Jim Magagna, executive vice president of the Wyoming Stock Growers Association, took the optimistic view during his Thursday speech that ranch and farm families have “unparalleled opportunities” to do something other than agriculture.
Magagna said markets have been strong for Wyoming ranchers and farmers, although good prices in the market have been tempered by an ongoing drought. The agricultural community is aging, with the average rancher/farmer nearing 60 years of age and few young people entering the field.
Ag families have diversified, he said, incorporating outfitting, turning their operations into bed-and-breakfasts and cash-driven conservation easements into their operations. So important have conservation easements become, he said, that the Stock Growers have established their own land trust to hold onto easements, which are agreements that future residential or commercial development won't occur on the land.
Ag families can use the cash from conservation easements to put the operation and family on firmer financial footing. “We don’t promote conservation easements,” said Magagna. “We view them as a tool.”
Ag families can and do sell off a few parcels to housing developers, he said. “That solves the immediate financial problem, but may create a long-term problem, because there’s no control on who’s going to live there,” said Magagna.
Many elderly ag families don’t have a child who’s willing to take on the ranch or farm, so the operation is often sold to an outsider, he said, someone with deep pockets who wants the land for taxes, recreation or even as working ag land.
Finally, some ag families that need to sell out, sell to a developer who breaks the land up into 40-acre parcels, so as to avoid subdivision regulations.
“We see many examples of this,” said Magagna, referring to the B.B. Brooks development north of Casper.
Local governments often learn to their regret, that 40-acre subdivisions are no bargain.

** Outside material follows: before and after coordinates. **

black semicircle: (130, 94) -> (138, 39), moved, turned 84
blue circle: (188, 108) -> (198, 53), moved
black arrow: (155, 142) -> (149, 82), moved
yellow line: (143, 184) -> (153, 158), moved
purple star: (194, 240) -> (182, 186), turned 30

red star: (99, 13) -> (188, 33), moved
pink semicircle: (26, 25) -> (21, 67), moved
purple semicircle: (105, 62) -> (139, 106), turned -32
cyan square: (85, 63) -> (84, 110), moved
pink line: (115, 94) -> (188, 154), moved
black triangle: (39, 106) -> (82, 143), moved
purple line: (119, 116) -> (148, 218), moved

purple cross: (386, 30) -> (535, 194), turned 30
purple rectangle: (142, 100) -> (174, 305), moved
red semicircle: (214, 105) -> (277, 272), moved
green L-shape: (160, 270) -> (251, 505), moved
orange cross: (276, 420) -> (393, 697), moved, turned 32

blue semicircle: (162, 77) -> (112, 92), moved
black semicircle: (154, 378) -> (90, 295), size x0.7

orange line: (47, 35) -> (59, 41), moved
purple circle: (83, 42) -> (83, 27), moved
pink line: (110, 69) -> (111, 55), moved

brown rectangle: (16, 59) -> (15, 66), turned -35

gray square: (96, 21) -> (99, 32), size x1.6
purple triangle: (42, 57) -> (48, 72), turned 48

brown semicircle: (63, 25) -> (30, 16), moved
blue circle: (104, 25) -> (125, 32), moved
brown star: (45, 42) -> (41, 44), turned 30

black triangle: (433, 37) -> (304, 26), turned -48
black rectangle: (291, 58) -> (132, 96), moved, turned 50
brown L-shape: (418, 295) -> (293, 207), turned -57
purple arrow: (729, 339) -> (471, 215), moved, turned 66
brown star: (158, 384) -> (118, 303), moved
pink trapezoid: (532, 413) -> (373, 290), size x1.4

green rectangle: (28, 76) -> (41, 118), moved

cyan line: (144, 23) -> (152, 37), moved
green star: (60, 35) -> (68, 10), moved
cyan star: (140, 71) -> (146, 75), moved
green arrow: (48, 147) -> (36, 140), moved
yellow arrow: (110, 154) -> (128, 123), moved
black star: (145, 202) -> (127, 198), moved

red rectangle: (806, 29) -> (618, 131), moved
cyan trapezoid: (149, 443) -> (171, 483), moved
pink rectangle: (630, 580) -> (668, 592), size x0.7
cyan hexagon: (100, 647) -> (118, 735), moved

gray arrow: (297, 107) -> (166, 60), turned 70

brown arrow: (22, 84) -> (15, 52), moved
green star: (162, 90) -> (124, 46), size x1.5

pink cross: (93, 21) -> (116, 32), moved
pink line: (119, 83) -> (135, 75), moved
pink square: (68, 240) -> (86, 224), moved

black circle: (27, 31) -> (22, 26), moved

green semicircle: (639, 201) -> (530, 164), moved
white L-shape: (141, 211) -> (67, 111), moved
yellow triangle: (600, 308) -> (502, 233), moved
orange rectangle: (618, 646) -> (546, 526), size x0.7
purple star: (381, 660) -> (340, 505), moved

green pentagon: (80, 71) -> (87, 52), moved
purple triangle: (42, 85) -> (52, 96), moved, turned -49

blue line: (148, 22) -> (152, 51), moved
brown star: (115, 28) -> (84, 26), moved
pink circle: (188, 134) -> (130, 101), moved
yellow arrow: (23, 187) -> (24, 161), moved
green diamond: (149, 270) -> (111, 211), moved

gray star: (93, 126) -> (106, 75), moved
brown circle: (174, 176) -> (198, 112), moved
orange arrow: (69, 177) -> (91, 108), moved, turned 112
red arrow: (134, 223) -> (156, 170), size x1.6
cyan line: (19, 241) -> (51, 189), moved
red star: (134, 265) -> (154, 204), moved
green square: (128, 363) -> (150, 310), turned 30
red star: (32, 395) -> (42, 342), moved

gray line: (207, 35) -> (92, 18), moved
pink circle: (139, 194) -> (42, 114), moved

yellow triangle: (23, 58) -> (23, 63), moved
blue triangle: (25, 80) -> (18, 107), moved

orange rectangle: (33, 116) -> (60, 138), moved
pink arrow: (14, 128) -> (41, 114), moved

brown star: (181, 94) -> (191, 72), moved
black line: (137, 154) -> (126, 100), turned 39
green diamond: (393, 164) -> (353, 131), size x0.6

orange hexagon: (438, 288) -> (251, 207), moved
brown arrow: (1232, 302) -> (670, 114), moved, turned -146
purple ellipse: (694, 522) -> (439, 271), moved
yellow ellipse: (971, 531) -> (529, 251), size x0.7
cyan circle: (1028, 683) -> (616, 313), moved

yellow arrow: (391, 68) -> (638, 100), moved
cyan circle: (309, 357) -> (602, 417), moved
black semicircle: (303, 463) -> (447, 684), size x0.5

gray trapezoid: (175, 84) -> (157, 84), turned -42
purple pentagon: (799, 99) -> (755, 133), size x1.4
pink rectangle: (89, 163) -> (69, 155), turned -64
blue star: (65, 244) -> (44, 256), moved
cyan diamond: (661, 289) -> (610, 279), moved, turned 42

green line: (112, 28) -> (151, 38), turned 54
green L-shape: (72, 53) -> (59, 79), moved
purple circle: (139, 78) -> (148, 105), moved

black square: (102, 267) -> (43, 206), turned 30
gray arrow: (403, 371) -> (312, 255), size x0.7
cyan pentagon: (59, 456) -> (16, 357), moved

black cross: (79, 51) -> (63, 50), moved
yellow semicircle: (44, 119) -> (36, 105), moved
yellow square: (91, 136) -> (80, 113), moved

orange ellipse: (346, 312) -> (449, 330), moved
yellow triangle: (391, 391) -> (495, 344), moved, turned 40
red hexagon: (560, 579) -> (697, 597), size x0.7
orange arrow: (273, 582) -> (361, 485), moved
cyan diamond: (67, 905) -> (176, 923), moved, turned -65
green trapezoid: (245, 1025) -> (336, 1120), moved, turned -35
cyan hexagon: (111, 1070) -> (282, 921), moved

New tax revenues are more than offset by such expenses as roads, law enforcement and fire protection, Magagna noted.
Every dollar in ranch tax revenues requires about 43 cents in local government services, said Magagna, while new housing requires $1.54 in services for every dollar in taxes.
The challenge facing the Wyoming Legislature, said Magagna, is protecting private property rights while also protecting your neighbors from what you want to do.
He’s not impressed with a bill proposal that would increase the threshold between lands that need subdivision regulations and no regulations, from 35 to 100 acres. “That just expands the problem (of sprawl),” he said.
The stockgrowers' policy is to protect private property rights, he said. “That’s easy to say, and harder in application,” he said.
A better approach is to make developers bear more of the costs with impact fees, Magagna said.
He’d like to see incentives to help ag families stay on the land and to encourage developers to cluster development that preserves open space.
That's occurring now on the Jenkins' ranch outside of Buffalo.
After three years of work, the Sand Creek Ranch Preservation Company has a plan that places the 500-acre heart of the ranch under a conservation easement and creates a ranch conservation community that will allow homes to be built on slopes that provide great views, but won’t interfere with raising alfalfa and provide unimpeded views of the Big Horn Mountains.
As of September 7, the company has sold enough early shares to pay for infrastructure construction that will dramatically increase irrigation efficiency, put in roads, power, cable and a water system for the homeowners who will be share-owners in the ranch on one-acre plots.
“Our end game was to make the ranch better than it ever was before,” explained Jenkins. His family could have walked away with $8 million, but “we didn’t want to contribute to the prairie fire of sprawl” Jenkins saw overtaking the Big Horn foothills.
“I think there are a good many ranches that fit our profile,” said Jenkins. His ranch was on the edge of rural sprawl and was highly appreciated in land value, but the family didn’t have a high net income.
Jenkins figures that there are 200-400 ranches in Wyoming with similar profiles to his own, or 300,000 acres of ranches, farms and open space than can accommodate both agriculture and housing development.